_TASK PROMPT_
Find every line in the records below that contains the word "Vera", and copy each such line.

[Saved data entries]
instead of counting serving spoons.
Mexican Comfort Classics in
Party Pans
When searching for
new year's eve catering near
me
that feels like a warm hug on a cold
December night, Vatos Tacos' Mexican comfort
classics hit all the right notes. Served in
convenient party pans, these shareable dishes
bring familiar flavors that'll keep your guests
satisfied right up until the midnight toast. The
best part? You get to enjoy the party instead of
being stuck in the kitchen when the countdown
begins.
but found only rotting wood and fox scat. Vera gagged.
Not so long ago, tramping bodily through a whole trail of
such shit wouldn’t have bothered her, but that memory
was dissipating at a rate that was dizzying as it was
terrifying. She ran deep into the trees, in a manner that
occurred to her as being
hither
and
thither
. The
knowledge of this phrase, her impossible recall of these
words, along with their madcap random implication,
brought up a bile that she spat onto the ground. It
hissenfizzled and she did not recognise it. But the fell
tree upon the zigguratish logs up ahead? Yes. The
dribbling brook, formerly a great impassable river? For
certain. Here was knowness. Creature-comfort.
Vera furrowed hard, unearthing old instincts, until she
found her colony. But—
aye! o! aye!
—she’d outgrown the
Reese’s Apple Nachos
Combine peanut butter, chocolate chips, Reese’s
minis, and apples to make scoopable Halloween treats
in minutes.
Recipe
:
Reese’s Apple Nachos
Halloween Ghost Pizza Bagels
...
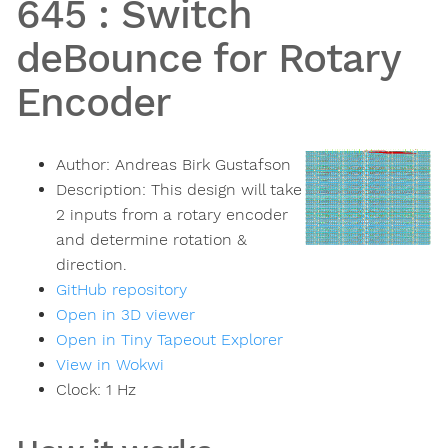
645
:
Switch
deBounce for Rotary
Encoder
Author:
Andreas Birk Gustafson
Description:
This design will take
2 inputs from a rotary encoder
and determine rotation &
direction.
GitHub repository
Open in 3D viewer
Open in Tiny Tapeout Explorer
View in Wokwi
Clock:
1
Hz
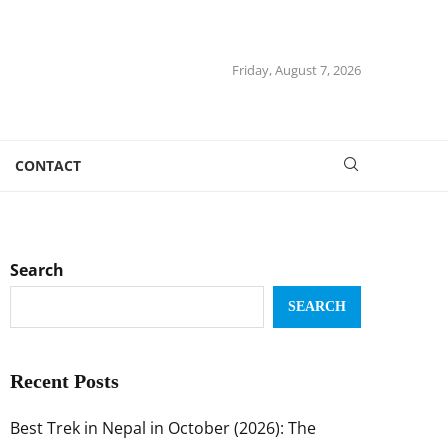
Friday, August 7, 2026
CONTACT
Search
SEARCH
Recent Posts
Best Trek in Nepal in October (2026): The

_SOLUTION BELOW_
but found only rotting wood and fox scat. Vera gagged.
Vera furrowed hard, unearthing old instincts, until she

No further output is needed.